Hon. John P. Hale, of the Senate, wrote from Dover, N.H., under date of July 3d:—

"As I came from Washington to this place, in New York, Boston, and in steamboats and railroad cars, I heard but one expression in regard to your speech, and that was of unmingled gratification. I have heard all classes, Whigs and others, and there is no exception. Ladies particularly are in ecstasies at it. Mrs. Hale says, 'Give him my thanks for his speech.' The feeling of gratification at your speech is so great, that people do not think, much less speak, of the Billingsgate by which you were assailed."

Hon. Henry Wilson thus expressed his feelings in a letter from Boston:—

"I write to say to you that you have given the heaviest blow you ever struck to the slaveholding oligarchy. All our friends are delighted, and men, who, even up to this hour have withheld all words of commendation, are proud of your speech, and loud in their commendations."

John A. Andrew, Esq., wrote:—

"Your recent rencontre with the wild beasts of Ephesus has been a brilliant success. I have regarded that debate with pride and gratification. I am glad it has occurred for many reasons, private and personal, as well as public and universal.

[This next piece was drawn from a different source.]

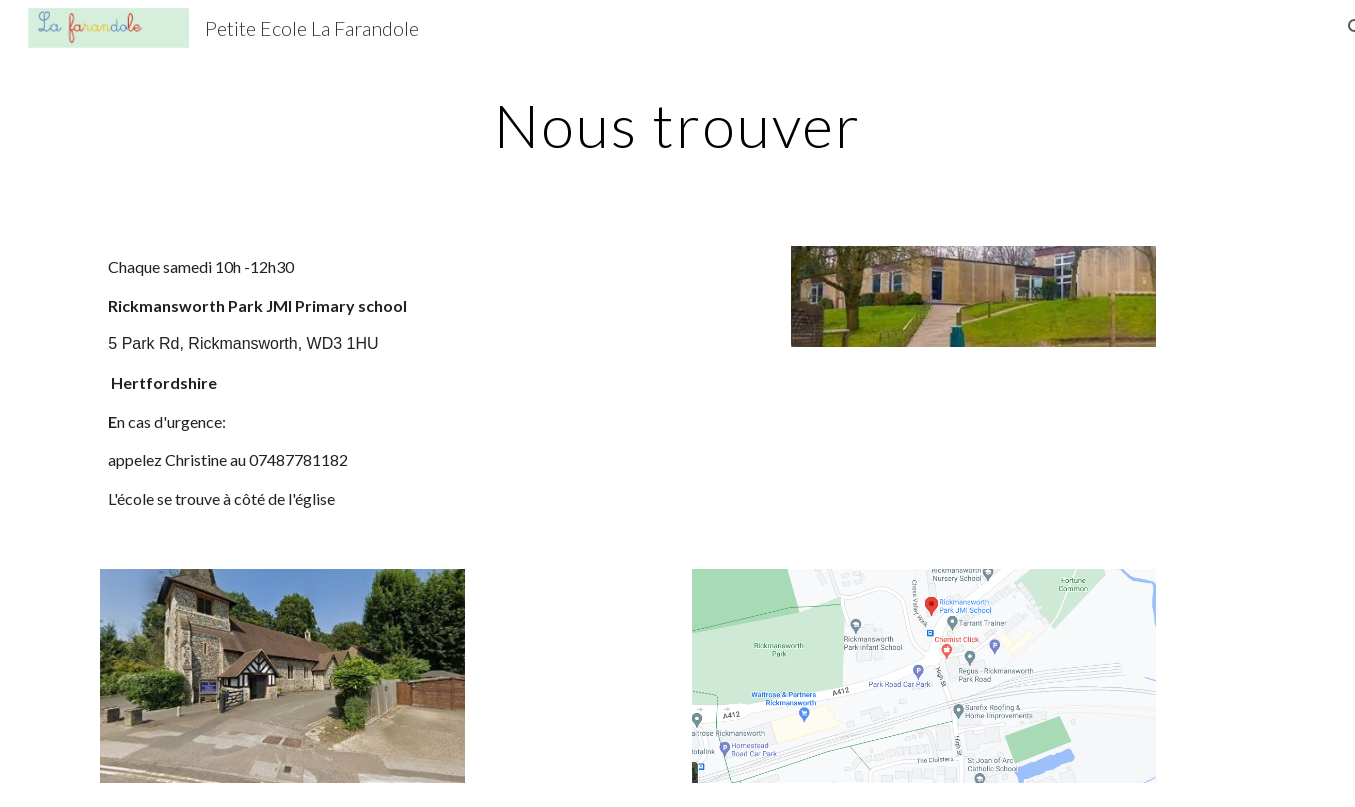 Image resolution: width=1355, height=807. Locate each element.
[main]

And I have heard no person refer to it but in terms the most gratifying to my friendship for you, and my interest in the controversy itself. I think our friends here are in good spirits and full of hope.

"How do those people treat you now, since they have come to close quarters with you? I hope you will spare not. You had ample occasion, and now I hope you will keep up the war aggressively; never fail to attack them, in the right way, whenever they deserve it. The insolence of the presumption to stand between a man and his own conscientious interpretation of the Constitution, especially when they defiantly and every day dare everybody to tread on their coat-tails, at the price of treason and rebellion, under the name of 'disunion,' is utterly unbearable.

"I only wish they would expel you, and Chase, and Gillette,—all three."

Wendell Phillips was most earnest, as follows:—

"The storm of letters of congratulation is perhaps lulled a little by this time, and you'll have a moment's leisure to receive the admiring thanks of an old friend. Amid so much that was sad and dark at home, it has been delightful to sun one's self now and then in the glad noon of hope at Washington. The whole State is very proud of you just now. If your six years were out this next winter, I think you'd be run in again without a competitor, and by a vote of all parties.

"All your late efforts have been grand: see the benefit of being insulted. Your last richly merited the claim you made of being thorough. I liked and entirely approved the self-respect with which you put your own opinion side by side with the Virginian's and left it. You claimed not a tittle too much, and he deserved just that sort of treatment.

"If, amid such universal congratulation, it be any joy to you to hear my amen, be assured it is most heartily shouted."